August 05, 2019
By Marilynn Larkin
NEW YORK (Reuters Health) - Pneumococcal vaccination is safe and effective in people with HIV who are stable on antiretroviral therapy (ART), researchers say.
"Current guidelines recommend pneumococcal vaccination in HIV-positive patients. However, there were few data about viro-immunological outcomes in vaccinated patients," Dr. Silvia Nozza of San Raffaele Scientific Institute in Milan told Reuters Health by email.
"In our clinical cohort of (close to) 1,200 subjects, we did not observe significant virological and immunological failures," he said. "For this reason, we strongly recommend the vaccination. There are no reasons to not apply current guidelines."
Dr. Nozza and colleagues analyzed data from 1,197 ART-treated HIV-1 infected adults (median age, 50; 84% men) who had three consecutive determinations of HIV-RNA
As reported online July 10 in AIDS, at baseline, 960 participants (80.2%) had an undetectable viral load and 237 (19.8%) had residual viremia. The median CD4+ cell count was 705 cells/microliter and the median CD4+/CD8+ ratio was 0.82.

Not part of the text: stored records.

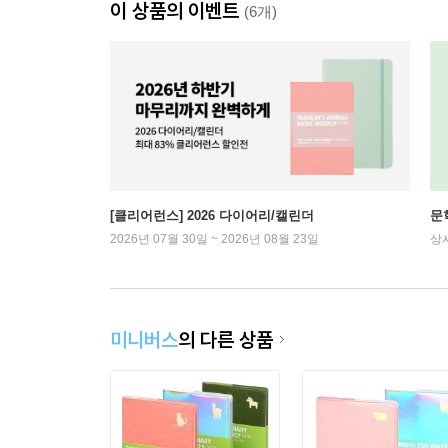
이 상품의 이벤트
(6개)
[클리어런스] 2026 다이어리/캘린더
문
2026년 07월 30일 ~ 2026년 08월 23일
상
미니버스
의 다른 상품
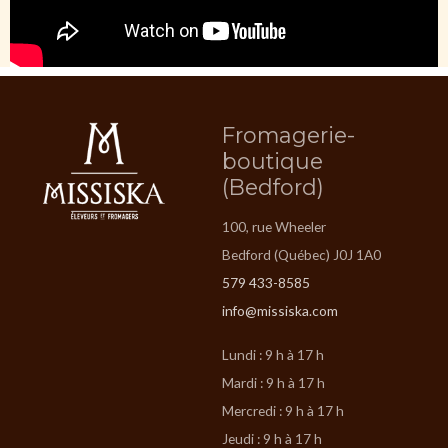
Fromagerie-
boutique
(Bedford)
100, rue Wheeler
Bedford (Québec) J0J 1A0
579 433-8585
info@missiska.com
Lundi : 9 h à 17 h
Mardi : 9 h à 17 h
Mercredi : 9 h à 17 h
Jeudi : 9 h à 17 h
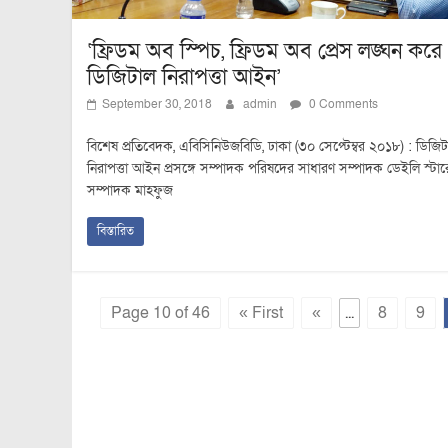
‘ফ্রিডম অব স্পিচ, ফ্রিডম অব প্রেস লঙ্ঘন করে
ডিজিটাল নিরাপত্তা আইন’
September 30, 2018
admin
0 Comments
বিশেষ প্রতিবেদক, এবিসিনিউজবিডি, ঢাকা (৩০ সেপ্টেম্বর ২০১৮) : ডিজিট
নিরাপত্তা আইন প্রসঙ্গে সম্পাদক পরিষদের সাধারণ সম্পাদক ডেইলি স্টার
সম্পাদক মাহফুজ
বিস্তারিত
Page 10 of 46
« First
«
...
8
9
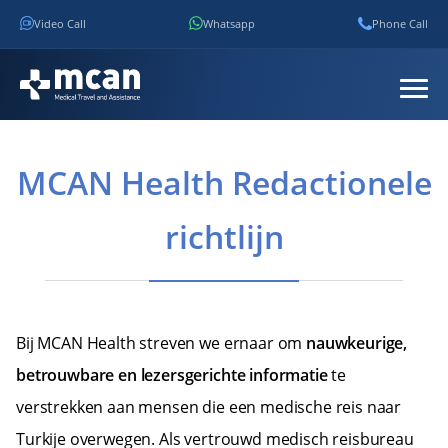
Video Call
Whatsapp
Phone Call
MCAN Health Redactionele
richtlijn
Bij MCAN Health streven we ernaar om
nauwkeurige,
betrouwbare en lezersgerichte informatie
te
verstrekken aan mensen die een medische reis naar
Turkije overwegen. Als vertrouwd medisch reisbureau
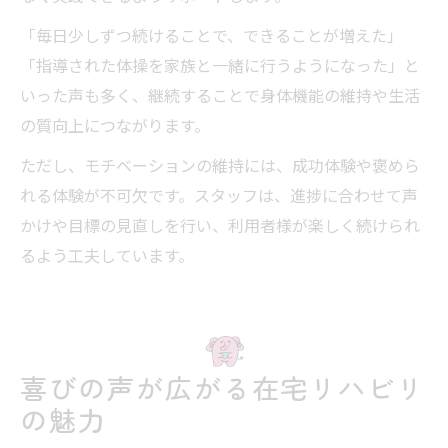
「毎日少しずつ続けることで、できることが増えた」
「指導された体操を家族と一緒に行うようになった」と
いった声も多く、継続することで身体機能の維持や生活
の質向上につながります。
ただし、モチベーションの維持には、成功体験や褒めら
れる体験が不可欠です。スタッフは、進捗に合わせて声
かけや目標の見直しを行い、利用者様が楽しく続けられ
るよう工夫しています。
喜びの声が広がる在宅リハビリ
の魅力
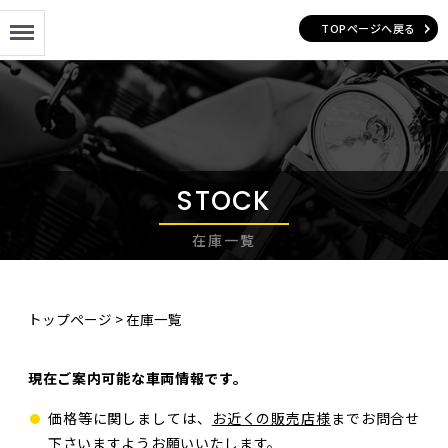
Menu
TOPページへ戻る
STOCK
在庫一覧
トップページ
>
在庫一覧
現在ご案内可能な車両情報です。
価格等に関しましては、
お近くの販売店様
までお問合せ
下さいますようお願いいたします。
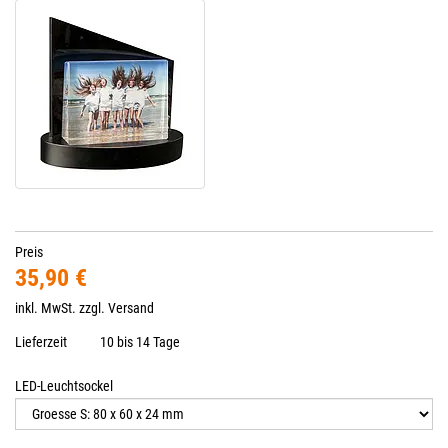
Preis
35,90 €
inkl. MwSt. zzgl.
Versand
Lieferzeit
10 bis 14 Tage
LED-Leuchtsockel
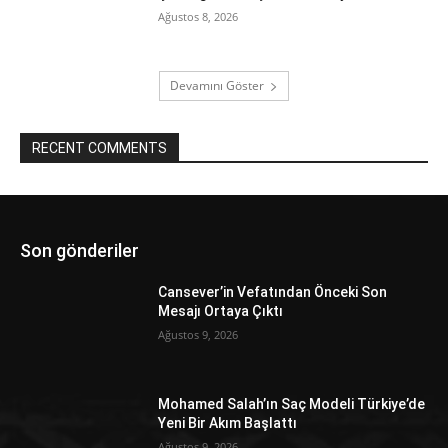
Ağustos 8, 2026
Devamını Göster
RECENT COMMENTS
Son gönderiler
Cansever’in Vefatından Önceki Son
Mesajı Ortaya Çıktı
Ağustos 9, 2026
Mohamed Salah’ın Saç Modeli Türkiye’de
Yeni Bir Akım Başlattı
Ağustos 9, 2026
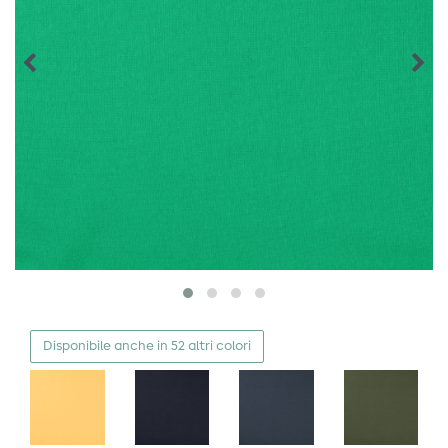
Disponibile anche in 52 altri colori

Compared to patients with viremia at baseline, patients with undetectable viral load were older; more often women; had a longer duration of HIV infection; had a longer duration of ART treatment and of virological suppression; and were more frequently treated with non-nucleoside reverse transcriptase inhibitor-based regimens.
During six months of follow-up (594 person-years of follow-up; PYFU), researchers confirmed 12 virologic failures and 35 viral blips.

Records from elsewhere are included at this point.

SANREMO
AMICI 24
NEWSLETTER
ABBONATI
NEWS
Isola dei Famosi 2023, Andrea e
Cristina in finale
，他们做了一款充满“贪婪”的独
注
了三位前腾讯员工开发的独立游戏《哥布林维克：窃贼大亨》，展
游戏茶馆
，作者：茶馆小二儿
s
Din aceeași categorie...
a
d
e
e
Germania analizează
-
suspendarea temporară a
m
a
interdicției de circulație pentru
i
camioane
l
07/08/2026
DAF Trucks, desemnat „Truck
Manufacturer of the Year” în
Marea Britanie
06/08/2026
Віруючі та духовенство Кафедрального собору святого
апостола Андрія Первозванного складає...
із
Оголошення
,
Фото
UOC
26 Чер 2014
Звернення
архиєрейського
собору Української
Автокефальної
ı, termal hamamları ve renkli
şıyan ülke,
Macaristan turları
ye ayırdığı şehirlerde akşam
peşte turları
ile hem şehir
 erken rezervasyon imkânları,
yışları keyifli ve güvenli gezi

Four virologic failures (0.4%) occurred among those with undetectable viremia at baseline and eight (3.4%) in those with residual viremia.
Similarly, eighteen viral blips (1.9%) versus 17 (7%) occurred among those with undetectable versus residual viremia at baseline.
Half (six) of the confirmed virologic failures were observed within one month, two between one-three months, and four between three-six months; five were reported to be associated with low ART adherence in the two months before viral blips and one with the occurrence of influenza.
The overall incidence rate of confirmed viral failure was 2.02 per 100-PYFU in those without residual virus versus 6.84 in those with it.
With respect to the 35 viral blips, three were observed within one month, nine between one and three months and 23 between three and six months. Seven were associated with low ART adherence in the two months before viral blips; six were recorded at the same time as the occurrence of influenzas; one was concurrent with pelvic inflammatory disease; one with syphilis and two with a recent cancer diagnosis. The reason was not reported for 18 participants.
The overall incidence rate of viral blips was 5.89 per 100-PYFU without residual virus and 14.5 with it.
Further, overall, the median CD4 change from baseline at six months was +10 cells/microliter; the median change in the CD4/CD8 ratio was +0.02.
Summing up, the authors stated, "Viral blips and confirmed virological failures were rarely observed in patients on stable virological suppression in the first six months following vaccination with PCV13. Additionally, no decrease of CD4 and CD4/CD8 ratio was recorded."
Dr. Jana Dickter, an infectious disease physician at City of Hope in Duarte, California, commented by email, "The Association for Professionals in Infection Control and Epidemiology started recommending both PCV13 and PPSV23 Pneumococcal 23 valent vaccines for individuals with HIV in 2012. PCV13 provides additional protection against certain serotypes of Pneumococcus that are known to cause invasive disease."
"Hopefully," she told Reuters Health, "this study reinforces for practitioners and HIV-infected patients the virologic and immunologic safety of this vaccine."
Dr. Louis Weiss, a professor of pathology and of medicine at Albert Einstein College of Medicine in New York City, added by email, "For clinicians, this article is helpful as it presents reassuring data that using PCV13 does not lead to immune activation that results in HIV adverse events - e.g., viral blips or ART failure."
The CSLHIV Cohort was supported in part by Gilead.